Industrial transformer company Sanil Electric has improved its financial structure in recent years and laid the groundwork for succession. While stable results and a succession blueprint are in place, the fact that its current strong performance relies on the industry cycle of U.S. power infrastructure investment and the expansion of renewable energy is expected to be a variable going forward.
According to the electronic disclosure system on the 18th, Sanil Electric's liability ratio, which had been around 52%, fell to 13% last year, and most borrowing fund was repaid. Korea Credit Data's corporate credit rating also rose from BBB in 2021 to A last year.
Sanil Electric was founded in Aug. 1987 by Chair Park Dong-seok. After working at power equipment manufacturer Yuil Electric, Park started the business at age 26. Park is now the largest shareholder with 36.02% equity.
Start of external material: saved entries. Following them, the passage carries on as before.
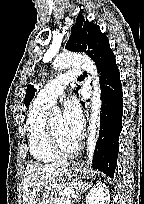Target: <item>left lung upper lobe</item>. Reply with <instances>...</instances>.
Wrapping results in <instances>:
<instances>
[{"label":"left lung upper lobe","mask_w":144,"mask_h":204,"mask_svg":"<svg viewBox=\"0 0 144 204\" xmlns=\"http://www.w3.org/2000/svg\"><path fill=\"white\" fill-rule=\"evenodd\" d=\"M71 33L66 45L68 50L86 53L96 62L97 66L108 63L109 60L115 58L107 36L101 32L97 24L88 21L83 15L79 14L76 17ZM34 94V87L28 85L24 100L26 106L32 100Z\"/></svg>","instance_id":"1"}]
</instances>
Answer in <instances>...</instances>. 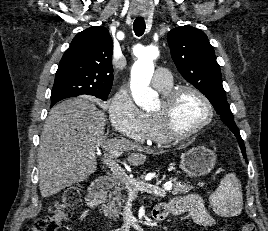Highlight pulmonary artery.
<instances>
[{
  "label": "pulmonary artery",
  "mask_w": 268,
  "mask_h": 231,
  "mask_svg": "<svg viewBox=\"0 0 268 231\" xmlns=\"http://www.w3.org/2000/svg\"><path fill=\"white\" fill-rule=\"evenodd\" d=\"M172 83L169 69L159 67L152 76V84L156 87L168 86Z\"/></svg>",
  "instance_id": "1"
}]
</instances>
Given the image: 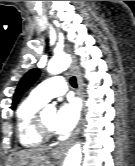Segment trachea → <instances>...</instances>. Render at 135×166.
I'll use <instances>...</instances> for the list:
<instances>
[{
	"mask_svg": "<svg viewBox=\"0 0 135 166\" xmlns=\"http://www.w3.org/2000/svg\"><path fill=\"white\" fill-rule=\"evenodd\" d=\"M70 84L75 88L77 87V82L75 77L70 78Z\"/></svg>",
	"mask_w": 135,
	"mask_h": 166,
	"instance_id": "trachea-1",
	"label": "trachea"
}]
</instances>
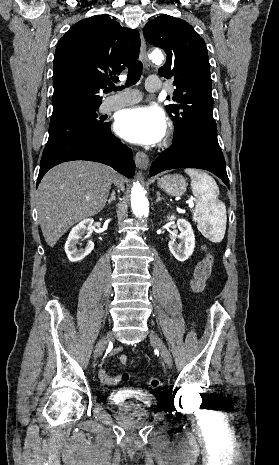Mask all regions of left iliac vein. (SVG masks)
<instances>
[{
  "label": "left iliac vein",
  "instance_id": "left-iliac-vein-1",
  "mask_svg": "<svg viewBox=\"0 0 279 465\" xmlns=\"http://www.w3.org/2000/svg\"><path fill=\"white\" fill-rule=\"evenodd\" d=\"M150 340L154 344V346L159 350L161 357L163 358L164 362L171 367L172 366V357L167 349L166 345L163 341L159 338V336L155 333V331H150Z\"/></svg>",
  "mask_w": 279,
  "mask_h": 465
}]
</instances>
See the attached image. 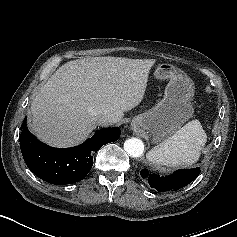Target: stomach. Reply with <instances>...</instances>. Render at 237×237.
Instances as JSON below:
<instances>
[{
	"label": "stomach",
	"instance_id": "0dacf381",
	"mask_svg": "<svg viewBox=\"0 0 237 237\" xmlns=\"http://www.w3.org/2000/svg\"><path fill=\"white\" fill-rule=\"evenodd\" d=\"M154 77L169 80L164 98L150 111L137 115L132 124L159 143L174 134L194 113L191 100L194 83L186 73L169 63L157 66Z\"/></svg>",
	"mask_w": 237,
	"mask_h": 237
}]
</instances>
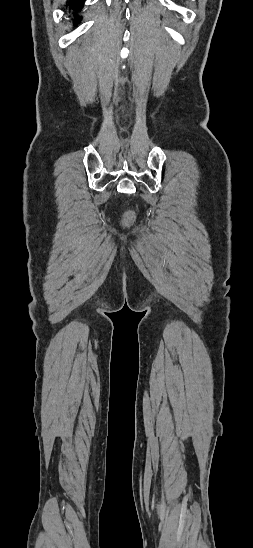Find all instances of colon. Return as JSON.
Segmentation results:
<instances>
[{
  "instance_id": "5ec220e1",
  "label": "colon",
  "mask_w": 253,
  "mask_h": 548,
  "mask_svg": "<svg viewBox=\"0 0 253 548\" xmlns=\"http://www.w3.org/2000/svg\"><path fill=\"white\" fill-rule=\"evenodd\" d=\"M131 221V215L128 214L126 217H125V222L126 223H129Z\"/></svg>"
}]
</instances>
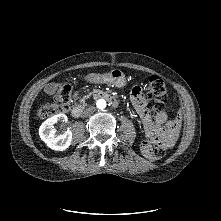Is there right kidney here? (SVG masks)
<instances>
[{
	"label": "right kidney",
	"instance_id": "1",
	"mask_svg": "<svg viewBox=\"0 0 221 221\" xmlns=\"http://www.w3.org/2000/svg\"><path fill=\"white\" fill-rule=\"evenodd\" d=\"M67 121L68 119L65 114H57L42 123L39 128V136L49 148L56 151H64L70 146L72 132L66 130L59 134L54 128V124L58 122L66 123Z\"/></svg>",
	"mask_w": 221,
	"mask_h": 221
}]
</instances>
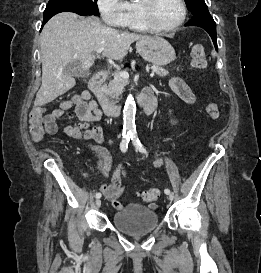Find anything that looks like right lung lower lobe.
Instances as JSON below:
<instances>
[{
    "label": "right lung lower lobe",
    "instance_id": "obj_1",
    "mask_svg": "<svg viewBox=\"0 0 261 273\" xmlns=\"http://www.w3.org/2000/svg\"><path fill=\"white\" fill-rule=\"evenodd\" d=\"M73 7H74L73 9L74 13H77L79 15H89L88 11L86 10L83 4L76 2ZM50 18L51 17H44L42 27Z\"/></svg>",
    "mask_w": 261,
    "mask_h": 273
}]
</instances>
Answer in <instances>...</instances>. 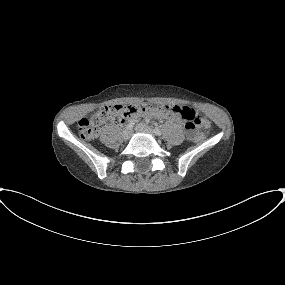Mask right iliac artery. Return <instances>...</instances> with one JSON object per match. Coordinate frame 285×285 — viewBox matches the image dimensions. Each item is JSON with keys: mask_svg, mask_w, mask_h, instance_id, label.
Wrapping results in <instances>:
<instances>
[{"mask_svg": "<svg viewBox=\"0 0 285 285\" xmlns=\"http://www.w3.org/2000/svg\"><path fill=\"white\" fill-rule=\"evenodd\" d=\"M133 127H134V123L133 122L127 124V129L131 130Z\"/></svg>", "mask_w": 285, "mask_h": 285, "instance_id": "right-iliac-artery-1", "label": "right iliac artery"}]
</instances>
With this stake, Park controls Sanil Partners and The Summit Solar One, both 100% subsidiaries of Sanil Electric.
At the time of its founding, the company focused on power transformers that raise or lower AC voltage. It built a foundation for growth by supplying transformers to Korea Electric Power Corporation and Korea National Railway, and expanded its business to overseas markets such as Japan and the Middle East.
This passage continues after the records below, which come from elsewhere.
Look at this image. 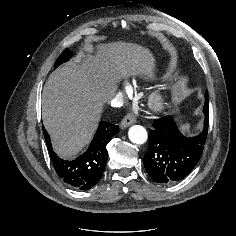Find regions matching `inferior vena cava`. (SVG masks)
<instances>
[{
	"label": "inferior vena cava",
	"mask_w": 236,
	"mask_h": 236,
	"mask_svg": "<svg viewBox=\"0 0 236 236\" xmlns=\"http://www.w3.org/2000/svg\"><path fill=\"white\" fill-rule=\"evenodd\" d=\"M124 103V97L121 92L116 94V96L111 100V105L113 107H121Z\"/></svg>",
	"instance_id": "inferior-vena-cava-1"
}]
</instances>
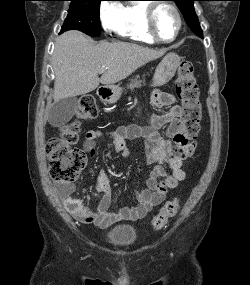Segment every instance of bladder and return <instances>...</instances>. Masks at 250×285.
<instances>
[{"label": "bladder", "instance_id": "1", "mask_svg": "<svg viewBox=\"0 0 250 285\" xmlns=\"http://www.w3.org/2000/svg\"><path fill=\"white\" fill-rule=\"evenodd\" d=\"M106 239L117 246H129L133 244L136 239V230L133 226L128 224L115 225L107 231Z\"/></svg>", "mask_w": 250, "mask_h": 285}]
</instances>
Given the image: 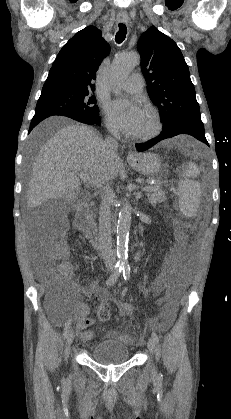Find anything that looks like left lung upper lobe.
Listing matches in <instances>:
<instances>
[{
  "label": "left lung upper lobe",
  "instance_id": "1",
  "mask_svg": "<svg viewBox=\"0 0 231 419\" xmlns=\"http://www.w3.org/2000/svg\"><path fill=\"white\" fill-rule=\"evenodd\" d=\"M137 48L147 91L160 110L163 129L186 117H200L189 69L177 44L152 26L141 35Z\"/></svg>",
  "mask_w": 231,
  "mask_h": 419
}]
</instances>
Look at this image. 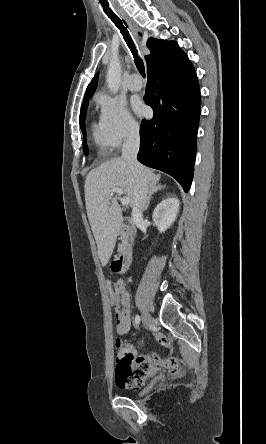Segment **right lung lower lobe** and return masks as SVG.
<instances>
[{"label": "right lung lower lobe", "instance_id": "98d812e1", "mask_svg": "<svg viewBox=\"0 0 266 444\" xmlns=\"http://www.w3.org/2000/svg\"><path fill=\"white\" fill-rule=\"evenodd\" d=\"M144 100L154 110L142 120L138 160L173 176L187 192L193 178L200 116V90L193 65L184 54L147 70Z\"/></svg>", "mask_w": 266, "mask_h": 444}]
</instances>
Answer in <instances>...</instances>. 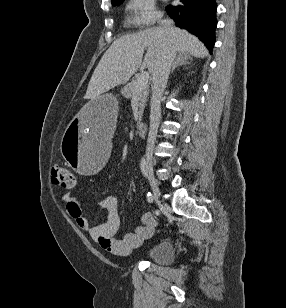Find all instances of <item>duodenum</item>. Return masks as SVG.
Listing matches in <instances>:
<instances>
[{"label":"duodenum","instance_id":"obj_1","mask_svg":"<svg viewBox=\"0 0 286 308\" xmlns=\"http://www.w3.org/2000/svg\"><path fill=\"white\" fill-rule=\"evenodd\" d=\"M136 131L139 136H145L147 133V124L146 122H140L136 126Z\"/></svg>","mask_w":286,"mask_h":308}]
</instances>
Recently, as global big tech corporations have kicked off a full-fledged race to invest in hyperscale data centers, transformer demand has surged and Sanil Electric has drawn attention as a beneficiary. Sanil Electric's share price closed at 251,000 won on the 17th, up about 82% from early January (137,800 won).
Buoyed by market conditions, the company achieved both earnings growth and stronger financial stability. Revenue hovered between 64.3 billion and 107.7 billion won from 2020 to 2022, but reached 214.5 billion won with 46.6 billion won in operating profit in 2023. Last year, revenue expanded to 501.9 billion won and operating profit to 179.0 billion won. While total equity increased from 125.9 billion won to 585.7 billion won over the same period, total liabilities rose only from 65.4 billion won to 95.4 billion won, meaning capital expansion outpaced top-line growth.
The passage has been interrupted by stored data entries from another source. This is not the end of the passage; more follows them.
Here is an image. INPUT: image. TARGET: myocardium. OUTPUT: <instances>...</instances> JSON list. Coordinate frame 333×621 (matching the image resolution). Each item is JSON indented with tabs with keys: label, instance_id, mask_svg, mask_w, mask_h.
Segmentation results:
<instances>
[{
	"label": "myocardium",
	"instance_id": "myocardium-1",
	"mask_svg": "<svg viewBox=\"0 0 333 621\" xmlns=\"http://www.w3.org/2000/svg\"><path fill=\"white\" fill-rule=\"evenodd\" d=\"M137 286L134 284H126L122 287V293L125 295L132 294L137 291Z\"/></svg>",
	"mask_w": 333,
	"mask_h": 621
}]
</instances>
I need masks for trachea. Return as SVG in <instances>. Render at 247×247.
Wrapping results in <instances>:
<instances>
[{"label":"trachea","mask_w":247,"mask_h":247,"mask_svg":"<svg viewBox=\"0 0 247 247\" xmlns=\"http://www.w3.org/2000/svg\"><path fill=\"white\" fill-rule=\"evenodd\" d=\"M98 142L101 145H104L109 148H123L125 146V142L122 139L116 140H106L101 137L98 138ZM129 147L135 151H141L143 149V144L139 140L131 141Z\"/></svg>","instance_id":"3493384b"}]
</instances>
Behind the earnings growth is a trend of expanding global investment in power infrastructure. Centered on the United States, demand for replacing aging power grids has increased, and the spread of generative artificial intelligence (AI) has led to a string of data center construction projects, boosting demand for power facility expansion. On top of that, the broader rollout of renewables such as solar and wind has ushered in a boom for the transformer market. Riding these market shifts, Sanil Electric expanded orders in overseas markets, including North America, and sustained its growth momentum.
The broad outline of the succession plan is also in place. Chair Park has two sons and one daughter. The eldest son, Park Hye-seong, has been serving at Sanil Electric, including as an inside director through 2023; the second son, Park Hye-jun, is the second-largest shareholder and a registered executive at related party Sanil Sensor; and the eldest daughter, Park Hye-su, is the second-largest shareholder of Tiwoom Co., Ltd.
Sanil Sensor was established in 2023 through a physical partitioning of Sanil Electric's sensor division, and the 100% equity stake held by Sanil Electric was sold to Chair Park Dong-seok and second son Park Hye-jun. Their current equity ratios are 68.25% and 31.75%, respectively. Tiwoom, a livestock manure biogas producer, is said to be 25.42% owned by Park Hye-su and 60.3% owned by Chair Park.
The market sees changes in the business environment as the factor that will determine Sanil Electric's corporations growth trajectory. Because more than 90% of revenue comes from exports, exchange-rate swings have a major impact. Another key is how long the boom in U.S. power grid investment, AI data center expansion, and renewable energy investment can last.
An accountant said, "Trade receivables and inventories are increasing rapidly, so if the global economy slows or client investments are delayed, the working-capital burden could grow," and added, "In particular, trade receivables have roughly quadrupled over three years and could become a key risk factor if demand cools."